Confirm the service logs: The logs will be filled with "failed to connect to database" errors.

Attempt to connect to the DB from the pod:

# Get a pod name
AUTH_POD=$(kubectl get pods -l app=auth-service -n production -o jsonpath='{.items[0].metadata.name}')

# Exec into the pod and try to connect
kubectl exec -it $AUTH_POD -n production -- sh
# Inside the pod:
# psql -h $DATABASE_HOST -U $DATABASE_USER -d $DATABASE_NAME

Resolution Steps:
1. If the connection from the pod fails, the issue is with the database or the network.
2. IMMEDIATELY ESCALATE to the database team and the network team. This is not an application-level issue.
3. Check the status of the Cloud SQL/RDS instance in the cloud provider console.

Alert: `RedisCacheUnreachable` (P2)¶

Meaning: The AuthService cannot connect to the Redis cache. Performance will be severely degraded, and database load will be high.
Initial Diagnosis:
1. Logs will show "failed to connect to redis" errors.
2. Ping the Redis host from an application pod.
Resolution Steps:
1. Follow the disaster recovery plan for the Redis cluster.
2. If the cache cannot be recovered quickly, as a last resort, disable caching via the feature flag environment variable (CACHE_ENABLED=false) and perform a rolling restart of the AuthService. Warning: This will significantly increase database load. Monitor the database closely.

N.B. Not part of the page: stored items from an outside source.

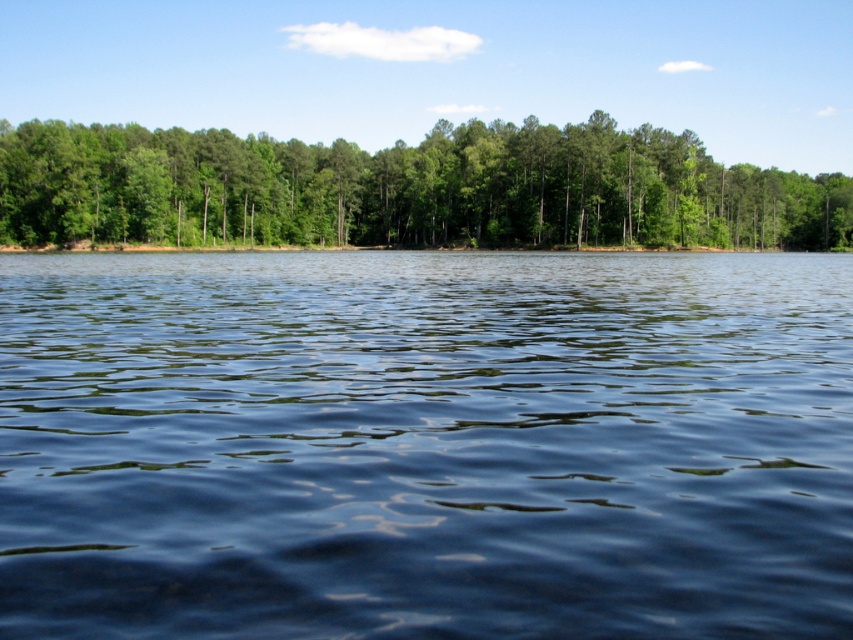 Consider the image. Can you confirm if dark blue water at center is thinner than green leafy trees at center?

Indeed, dark blue water at center has a lesser width compared to green leafy trees at center.

Which is more to the left, dark blue water at center or green leafy trees at center?

Positioned to the left is dark blue water at center.

You are a GUI agent. You are given a task and a screenshot of the screen. Output one action in this format:
    pyautogui.click(x=<x>, y=<y>)
    Task: Click on the dark blue water at center
    The image size is (853, 640).
    Given the screenshot: What is the action you would take?
    pyautogui.click(x=425, y=444)

The width and height of the screenshot is (853, 640). Find the location of `dark blue water at center`. dark blue water at center is located at coordinates (425, 444).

5. Standard Operating Procedures (SOPs)¶

How to Roll Back a Deployment:

# See the history of deployments
kubectl rollout history deployment/auth-service -n production

# Roll back to the previous version
kubectl rollout undo deployment/auth-service -n production

6. How to Run Unit and Integration Tests¶

To run the unit and integration tests for the Auth Service, navigate to the src/services/auth-ts directory and execute the following commands:

cd src/services/auth-ts
npm install
npm test

This will execute all tests defined in the project and report the results.

7. How to Build and Deploy¶

Building the Auth Service¶

To build the Auth Service for production, navigate to the src/services/auth-ts directory and run:

cd src/services/auth-ts
npm install
npm run build

This will compile the TypeScript code into JavaScript and place the output in the dist directory.

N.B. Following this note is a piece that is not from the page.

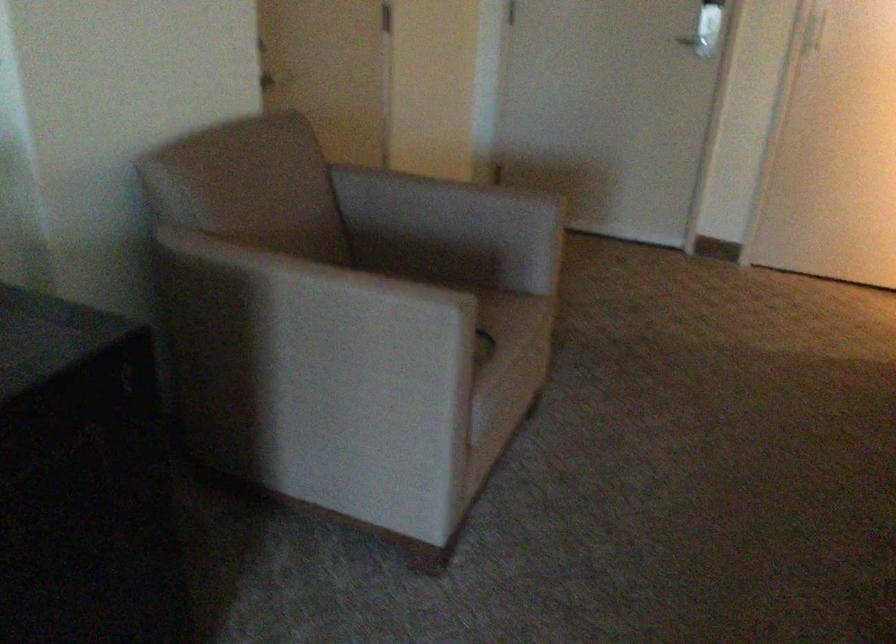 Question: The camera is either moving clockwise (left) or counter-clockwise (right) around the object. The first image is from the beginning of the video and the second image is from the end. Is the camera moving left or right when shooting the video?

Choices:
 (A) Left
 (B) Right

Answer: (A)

Deploying the Auth Service¶

The Auth Service is containerized and deployed to Kubernetes.

Manual Deployment (for emergencies or specific environments):

Ensure the service is built (see "Building the Auth Service" above).

Build the Docker image:

docker build -t your-registry/auth-service:latest .
docker push your-registry/auth-service:latest

Apply the Kubernetes manifests:

kubectl apply -f k8s/auth-service-deployment.yaml
kubectl apply -f k8s/auth-service-service.yaml

For automated deployments, refer to the CI/CD pipelines (e.g., services-ci.yml in .github/workflows).